What is expected →
Leaving pictures out, repeat word for word the line that has "大阪・梅田『nent（ネン" and each line that follows it to the end of the listing.

╔══

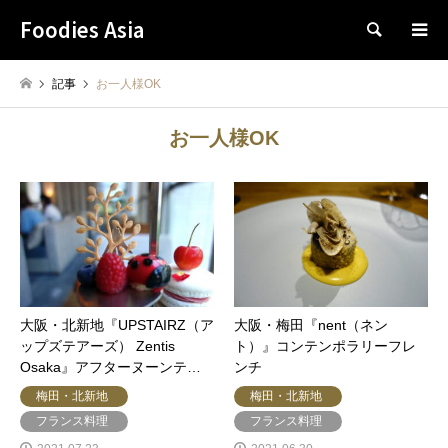
Foodies Asia
検索
記事
お一人様OK
お一人様OK
大阪・北新地『UPSTAIRZ（ア
大阪・梅田『nent（ネン
ップズテアーズ） Zentis
ト）』コンテンポラリーフレ
Osaka』アフターヌーンテ…
ンチ
梅田・北新地
梅田・北新地
フランス料理
フランス料理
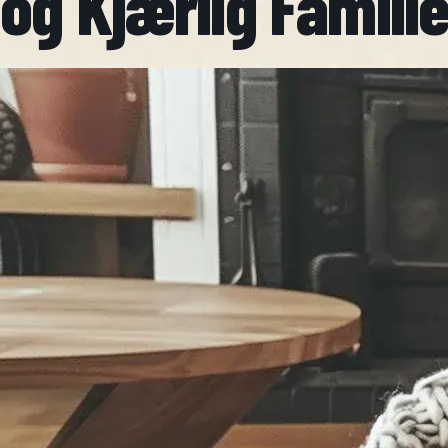
og Kjærlig Famil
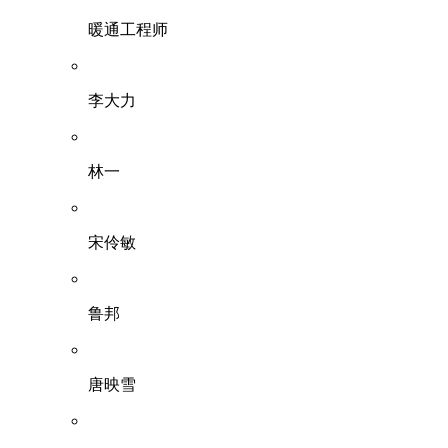
暖通工程师
李大力
林一
宋伶敏
鲁邦
唐映雪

╚══

Written answer →
大阪・梅田『nent（ネン
ップズテアーズ） Zentis
ト）』コンテンポラリーフレ
Osaka』アフターヌーンテ…
ンチ
梅田・北新地
梅田・北新地
フランス料理
フランス料理
og Kjærlig Famil
暖通工程师
李大力
林一
宋伶敏
鲁邦
唐映雪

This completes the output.